Even though Philadelphia’s old moniker was Athens of America, it’s Paris that is the authors’ continental foil. The two cities were similar sized during critical periods of their development — Philadelphia’s City Hall was supposed to have the tallest tower in the world, the authors note, but before it could be finished, Gustave Eiffel’s tower rose above it — and how each treated the past is offered as a subtle contrast. “And opposite City Hall on the west side sat the largest railroad terminal in the world: the Broad Street Station of the Pennsylvania Railroad,” the authors write as an aside to a meditation on the Wanamaker Organ. Left unsaid: How the majestic Frank Furness-designed station was unceremoniously demolished to make way for Penn Center’s mid-rise boxes. In Paris, a Beaux-Arts train palace built a decade after Broad Street Station, Gare D’Orsay, survives today as the Musee D’Orsay, whose collection of post-impressionist works rivals the Barnes Foundation’s.
Perhaps befitting for an ode to Philadelphia’s past, Finding the Hidden City sometimes feels stuck in it.
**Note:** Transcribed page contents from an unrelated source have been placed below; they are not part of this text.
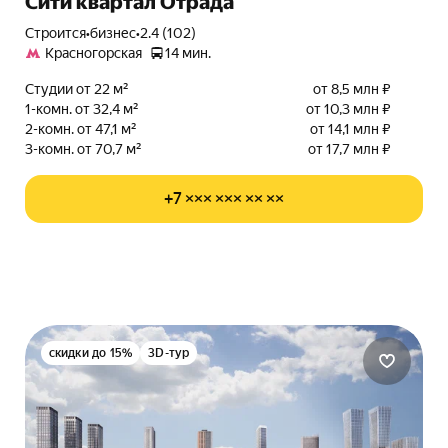
Сити квартал Отрада
Строится
•
бизнес
•
2.4 (102)
Красногорская
14 мин.
Студии от 22 м²
от 8,5 млн ₽
1-комн. от 32,4 м²
от 10,3 млн ₽
2-комн. от 47,1 м²
от 14,1 млн ₽
3-комн. от 70,7 м²
от 17,7 млн ₽
+7 ××× ××× ×× ××
скидки до 15%
3D-тур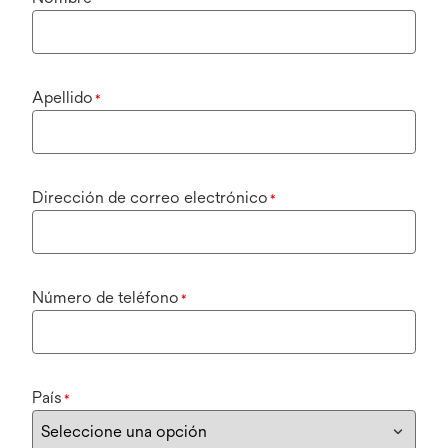
Apellido
*
Dirección de correo electrónico
*
Número de teléfono
*
País
*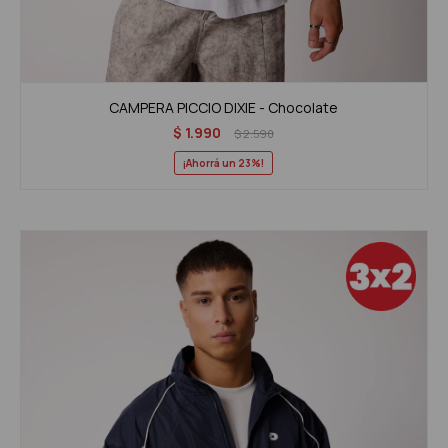
CAMPERA PICCIO DIXIE - Chocolate
$
1.990
$
2.590
23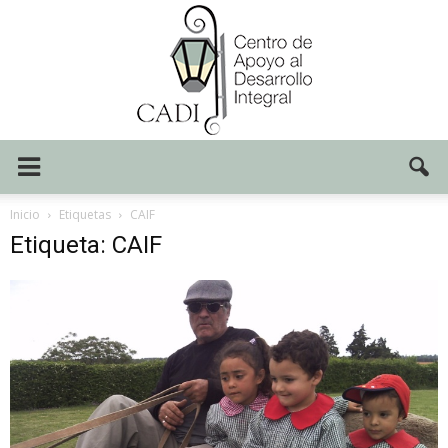
Centro
Inicio
Etiquetas
CAIF
Etiqueta: CAIF
CADI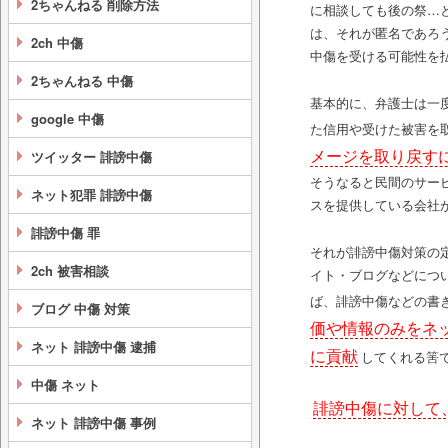
2ちゃんねる 削除方法
に相談しても後の祭…
は、それが匿名であろ
2ch 中傷
中傷を受ける可能性を
2ちゃんねる 中傷
基本的に、弁護士は一
google 中傷
た信用や受けた被害を
メージを取り戻す
ツイッター 誹謗中傷
そうなると民間のサー
ネット犯罪 誹謗中傷
スを提供している会社
誹謗中傷 罪
それが誹謗中傷対策の
2ch 被害相談
イト・ブログなどにつ
ば、誹謗中傷などの書
ブログ 中傷 対策
価や情報のみをネ
ネット 誹謗中傷 逮捕
に貢献
してくれる筈
中傷 ネット
誹謗中傷に対して
ネット 誹謗中傷 事例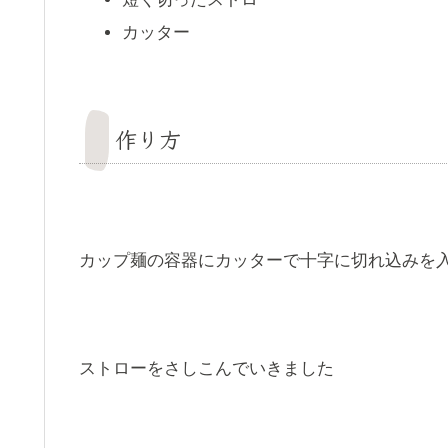
カッター
作り方
カップ麺の容器にカッターで十字に切れ込みを
ストローをさしこんでいきました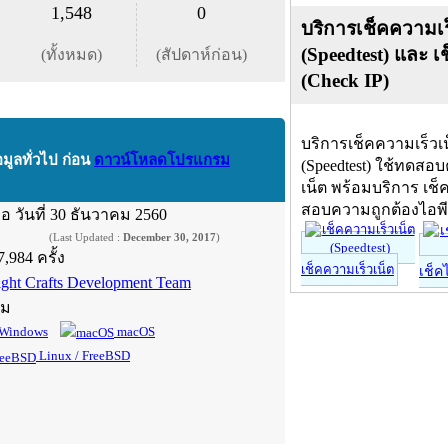
1,548
0
บริการเช็คความเร
(Speedtest) และ เ
(ทั้งหมด)
(สัปดาห์ก่อน)
(Check IP)
บริการเช็คความเร็วเ
อมูลทั่วไป ก่อน
ดาวน์โหลดโปรแกรม
(Speedtest) ใช้ทดสอ
เน็ต พร้อมบริการ เช็
สอบความถูกต้องไอพ
ื่อ
วันที่ 30 ธันวาคม 2560
(Last Updated :
December 30, 2017
)
7,984 ครั้ง
เช็คความเร็วเน็ต
เช็ค
ight Crafts Development Team
์ม
Windows
macOS
Linux / FreeBSD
The authors repeatedly return to the city’s nadir in the mid-1990s, when Philadelphia served as the backdrop for the film Twelve Monkeys post-apocalyptic dystopia. Twenty years on, that Philadelphia feels a lifetime ago. The city has enjoyed a decade of population growth fueled by millennials and immigrants, resulting in a booming, vibrant downtown and an ever-expanding ring of rejuvenated neighborhoods.
The authors devote a subchapter to “Ruins as Raw Materials”, writing: “In present-day Philadelphia it is possible to inhabit industrial ruins — not just artists taking over lofts, as they have since the 1930s, or artisans turning an old dye works into a coffee roaster or distillery, but craftspeople carrying them forward as places of production, following their original purpose.” Here the authors are powerless against manufacturing’s romanticism and the moral comfort of an honest day’s labor. But even though some residents still make their living making physical things, they are becoming vanishingly rare. Including repair fields, manufacturing comprises less than six percent of the metro area’s jobs, and the total number of good producers declines year after year. While much of Philadelphia was built when the city was the Workshop of the World, its economic future lies in the ephemeral knowledge economy.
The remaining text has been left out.